(Beginning of Exercise material)

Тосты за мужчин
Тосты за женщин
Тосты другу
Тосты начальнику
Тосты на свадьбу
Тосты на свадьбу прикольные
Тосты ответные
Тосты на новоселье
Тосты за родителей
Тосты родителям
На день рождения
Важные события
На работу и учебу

(End of Exercise material)

■ Goal of the exercise:
With no line skipped, repeat the records exactly.

■ Answer to this task:
Тосты за мужчин
Тосты за женщин
Тосты другу
Тосты начальнику
Тосты на свадьбу
Тосты на свадьбу прикольные
Тосты ответные
Тосты на новоселье
Тосты за родителей
Тосты родителям
На день рождения
Важные события
На работу и учебу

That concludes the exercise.